Content Repository

VCS Tables

Updated: July 17, 2023

Fragment Tables

Each node has a unique identifier which is a UUID randomly generated by VCS. This random generation has the advantage that different cluster nodes don't have to coordinate with each other to create ids.

Some databases may use a database-native UUID instead of a string-based UUID if Nuxeo is configured to do so, or even an automatically-generated small integer instead (see nuxeo.vcs.idtype in Configuration Parameters Index (nuxeo.conf) or <idType> in VCS Configuration).

All the fragments making up a given node use the node id in their id column.

For clarity in the rest of this document simple integers are used, but Nuxeo actually uses UUIDs, like 56e42c3f-db99-4b18-83ec-601e0653f906 for example.

Hierarchy Table

There are two kinds of nodes: filed ones (those who have a location in the containment hierarchy), and unfiled ones (version frozen nodes, and some other documents like tags).

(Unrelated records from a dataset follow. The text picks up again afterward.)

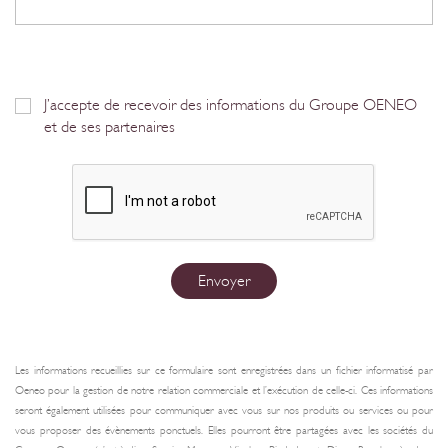
J’accepte de recevoir des informations du Groupe OENEO
et de ses partenaires
Envoyer
Les informations recueillies sur ce formulaire sont enregistrées dans un fichier informatisé par
Oeneo pour la gestion de notre relation commerciale et l’exécution de celle-ci. Ces informations
seront également utilisées pour communiquer avec vous sur nos produits ou services ou pour
vous proposer des évènements ponctuels. Elles pourront être partagées avec les sociétés du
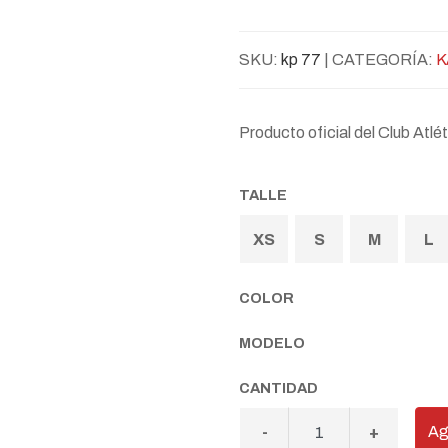
SKU:
kp 77
| CATEGORÍA:
K
Producto oficial del Club Atl
TALLE
XS
S
M
L
COLOR
MODELO
CANTIDAD
Ag
-
+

Each node has a row in the main hierarchy table defining its containment information if it is filed, or just holding its name if it is unfiled. The same tables holds ordering information for ordered children.

Table **hierarchy** :

id parentid pos name ...
1     ""  
1234 1   workspace  
5678 1234   mydoc  

Note that:

  • The id column is used as a FOREIGN KEY reference with ON DELETE CASCADE from all other fragment tables that refer to it,
  • The pos is NULL for non-ordered children,
  • The parentid and pos are NULL for unfiled nodes,
  • The name is an empty string for the hierarchy's root.

For performance reasons (denormalization) this table has actually more columns; they are detailed below.

Type Information

The node types are accessed from the main hierarchy table.

When retrieving a node by its id the primarytype and mixintypes are consulted. According to their values a set of applicable fragments is deduced, to give a full information of all the fragment tables that apply to this node.

Table **hierarchy**  (continued):

id ... isproperty primarytype mixintypes ...
1   FALSE Root    
1234   FALSE Bar    
5678   FALSE MyType [Facet1,Facet2]  

The isproperty column holds a boolean that distinguishes normal children from complex properties,

The mixintypes stores a set of mixins (called Facets in the high-level documentation). For databases that support arrays (PostgreSQL), they are stored as an array; for other databases, they are stored as a |-separated string with initial and final | terminators (in order to allow efficient LIKE-based matching) — for the example row 5678 above the mixins would be stored as the string |Facet1|Facet2|.

Simple Fragment Tables

Each Nuxeo schema corresponds to one table. The table's columns are all the single-valued properties of the corresponding schema. Multi-valued properties are stored in a separate table each.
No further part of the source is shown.